Information Architecture
*Click image for a closer look
When it came to designing screens, we first completed some information architecture for both mobile and desktop versions of PatchWork, to act as our source of truth on where all our features would be sorted. Given more time, we would love to do further research and testing, especially here. We could conduct a card sorting activity to ensure our organization makes sense to our users.
Brand
Inspired By Nature
I used biomimicry in designing our logo. It was inspired from the shapes of pollinators and flowers, and symbiosis imagery representing connection and growth. We wanted a simple design that stood for a lot. And looking at the symbol, there are nods to flowers, clover, butterflies, connection all in the shape.
The color palette takes inspiration from nature: from the orange on a butterfly, to the blue of the sky. The primary colors are ‘Dark Green’, Aquamarine’, and ‘Tangerine’. I wanted the colors to be reminiscent of gardening, while also communicating a bright and friendly side of the brand. I considered accessibility and ran the colors through a color checker to ensure the color and size would be legible to people of varying visual abilities.

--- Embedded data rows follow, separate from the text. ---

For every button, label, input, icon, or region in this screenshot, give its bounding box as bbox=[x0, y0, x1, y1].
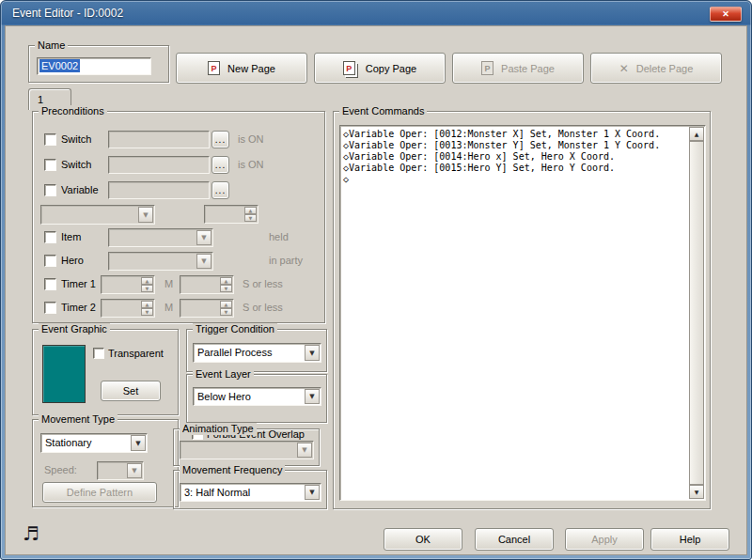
animation-type-select: ▼ bbox=[180, 441, 314, 459]
scroll-down-icon[interactable]: ▼ bbox=[689, 485, 704, 499]
spin-up-icon: ▲ bbox=[220, 301, 232, 308]
switch2-checkbox[interactable] bbox=[44, 159, 56, 171]
event-commands-scrollbar[interactable]: ▲ ▼ bbox=[689, 127, 704, 499]
scrollbar-thumb[interactable] bbox=[689, 141, 704, 485]
item-checkbox[interactable] bbox=[44, 231, 56, 243]
chevron-down-icon: ▼ bbox=[196, 254, 212, 269]
copy-page-label: Copy Page bbox=[366, 63, 416, 74]
switch2-label: Switch bbox=[61, 159, 91, 171]
timer2-checkbox[interactable] bbox=[44, 302, 56, 314]
switch1-checkbox[interactable] bbox=[44, 133, 56, 146]
define-pattern-button: Define Pattern bbox=[42, 482, 157, 503]
variable-browse-button[interactable]: ... bbox=[212, 181, 229, 199]
cancel-button[interactable]: Cancel bbox=[475, 528, 554, 551]
set-graphic-button[interactable]: Set bbox=[101, 381, 161, 401]
paste-page-button: P Paste Page bbox=[452, 53, 584, 84]
help-label: Help bbox=[680, 534, 701, 545]
item-label: Item bbox=[61, 231, 81, 243]
spin-up-icon: ▲ bbox=[244, 207, 257, 214]
switch1-label: Switch bbox=[61, 133, 91, 146]
chevron-down-icon: ▼ bbox=[305, 389, 320, 404]
timer2-seconds-spin-buttons: ▲▼ bbox=[220, 301, 232, 316]
chevron-down-icon: ▼ bbox=[131, 435, 146, 451]
spin-down-icon: ▼ bbox=[244, 214, 257, 222]
switch1-field bbox=[108, 131, 210, 148]
new-page-button[interactable]: P New Page bbox=[176, 53, 307, 84]
event-layer-group: Event Layer Below Hero ▼ bbox=[186, 374, 327, 423]
timer2-suffix: S or less bbox=[243, 302, 283, 314]
chevron-down-icon: ▼ bbox=[305, 485, 320, 500]
animation-type-label: Animation Type bbox=[180, 423, 257, 435]
event-command-line[interactable]: ◇ bbox=[343, 174, 686, 185]
trigger-condition-group: Trigger Condition Parallel Process ▼ bbox=[186, 329, 327, 372]
event-command-line[interactable]: ◇Variable Oper: [0015:Hero Y] Set, Hero … bbox=[343, 163, 686, 174]
delete-page-icon: ✕ bbox=[619, 62, 629, 75]
timer2-minutes-spinner: ▲▼ bbox=[101, 299, 155, 318]
chevron-down-icon: ▼ bbox=[305, 345, 320, 361]
close-button[interactable]: ✕ bbox=[710, 7, 742, 22]
help-button[interactable]: Help bbox=[650, 528, 729, 551]
event-command-line[interactable]: ◇Variable Oper: [0012:Monster X] Set, Mo… bbox=[343, 129, 686, 140]
timer1-label: Timer 1 bbox=[61, 278, 96, 290]
variable-field bbox=[108, 181, 210, 199]
event-commands-group: Event Commands ◇Variable Oper: [0012:Mon… bbox=[333, 111, 711, 509]
name-group: Name EV0002 bbox=[28, 45, 169, 83]
event-graphic-group: Event Graphic Transparent Set bbox=[32, 329, 179, 415]
speed-select: ▼ bbox=[97, 461, 144, 480]
cancel-label: Cancel bbox=[498, 534, 530, 545]
paste-page-label: Paste Page bbox=[501, 63, 555, 74]
timer2-minutes-label: M bbox=[164, 302, 173, 314]
dialog-body: Name EV0002 P New Page P Copy Page P Pas… bbox=[5, 25, 747, 555]
timer2-seconds-spinner: ▲▼ bbox=[180, 299, 234, 318]
scroll-up-icon[interactable]: ▲ bbox=[689, 127, 704, 141]
timer2-minutes-spin-buttons: ▲▼ bbox=[141, 301, 153, 316]
name-input[interactable]: EV0002 bbox=[37, 57, 151, 75]
apply-label: Apply bbox=[591, 534, 618, 545]
hero-checkbox[interactable] bbox=[44, 255, 56, 267]
paste-page-icon-letter: P bbox=[485, 64, 491, 73]
chevron-down-icon: ▼ bbox=[138, 207, 153, 223]
switch2-browse-label: ... bbox=[215, 160, 226, 170]
set-graphic-label: Set bbox=[123, 385, 139, 397]
movement-type-select[interactable]: Stationary ▼ bbox=[40, 433, 148, 453]
event-command-line[interactable]: ◇Variable Oper: [0014:Hero x] Set, Hero … bbox=[343, 151, 686, 163]
event-command-line[interactable]: ◇Variable Oper: [0013:Monster Y] Set, Mo… bbox=[343, 140, 686, 151]
copy-page-button[interactable]: P Copy Page bbox=[314, 53, 446, 84]
switch2-browse-button[interactable]: ... bbox=[212, 156, 229, 174]
preconditions-group: Preconditions Switch ... is ON Switch ..… bbox=[32, 111, 325, 323]
transparent-checkbox[interactable] bbox=[93, 348, 104, 359]
timer1-suffix: S or less bbox=[243, 278, 283, 290]
trigger-condition-select[interactable]: Parallel Process ▼ bbox=[193, 343, 321, 363]
spin-down-icon: ▼ bbox=[220, 285, 232, 292]
event-layer-select[interactable]: Below Hero ▼ bbox=[193, 387, 321, 406]
hero-label: Hero bbox=[61, 255, 84, 267]
variable-value-spinner: ▲▼ bbox=[204, 205, 258, 224]
spin-up-icon: ▲ bbox=[220, 277, 232, 285]
switch1-browse-button[interactable]: ... bbox=[212, 131, 229, 148]
delete-page-button: ✕ Delete Page bbox=[590, 53, 722, 84]
event-graphic-preview[interactable] bbox=[42, 345, 86, 403]
ok-label: OK bbox=[415, 534, 431, 545]
spin-down-icon: ▼ bbox=[141, 285, 153, 292]
ok-button[interactable]: OK bbox=[384, 528, 462, 551]
spin-down-icon: ▼ bbox=[141, 308, 153, 316]
chevron-down-icon: ▼ bbox=[196, 230, 212, 245]
timer1-checkbox[interactable] bbox=[44, 278, 56, 290]
name-group-label: Name bbox=[35, 39, 68, 52]
timer1-minutes-spin-buttons: ▲▼ bbox=[141, 277, 153, 292]
item-select: ▼ bbox=[108, 228, 213, 247]
preconditions-label: Preconditions bbox=[39, 105, 107, 117]
variable-checkbox[interactable] bbox=[44, 184, 56, 196]
event-editor-window: Event Editor - ID:0002 ✕ Name EV0002 P N… bbox=[0, 0, 752, 560]
switch2-suffix: is ON bbox=[238, 159, 264, 171]
timer2-label: Timer 2 bbox=[61, 302, 96, 314]
movement-frequency-label: Movement Frequency bbox=[180, 464, 285, 476]
copy-page-icon-letter: P bbox=[346, 64, 352, 73]
new-page-icon-letter: P bbox=[212, 64, 217, 73]
spin-up-icon: ▲ bbox=[141, 301, 153, 308]
event-commands-list[interactable]: ◇Variable Oper: [0012:Monster X] Set, Mo… bbox=[339, 125, 706, 501]
movement-frequency-select[interactable]: 3: Half Normal ▼ bbox=[180, 483, 321, 502]
variable-value-spin-buttons: ▲▼ bbox=[244, 207, 257, 222]
music-note-icon: ♬ bbox=[23, 522, 39, 545]
titlebar[interactable]: Event Editor - ID:0002 ✕ bbox=[1, 1, 751, 25]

The typefaces I chose are Arboria and Work Sans. I chose them due to their modern look, their ease to read, and their functionality as they offered a multitude of different weights. It was also important for these type faces to feel organic and work well for both printed material and digital spaces.
Meet PatchWork
PatchWork is a Community
Using PatchWork’s platform, individuals connect to their local communities, learn to grow and maintain biodiverse gardens, and provide essential pollinator habitat, linking fractured urban landscapes.
Landscape Connection
The habitat map shows large scale landscape connection and helps people visualize their place within the broader landscape. Click into an opportunity area to get recommendations on what to plant, or invite your neighbors within to join the PatchWork community.
Community Connection
PatchWork connects people and landscape. Members can support each other by attending and hosting workshops or by sharing resources through a neighborhood bulletin board.
New-Plant Visualizer
Using Augmented Reality, members can use overlays to preview how mature plants will appear in their space in different seasons. These overlays showcase different pre-planned gardens, each focusing on a specific pollinator type. Gardeners can get inspired, save plants to their profile, and work with a Master Gardener to incorporate them within their garden.
Mentorship + Troubleshooting
Get custom planting plans based on your goals and space from PatchWork’s Master Gardeners and receive on-demand regional support if you need help getting started or with troubleshooting along the way.
Working together we can create a community, create a movement, where we all collectively take responsibility for our impact on the land and our influence on the species we share it with.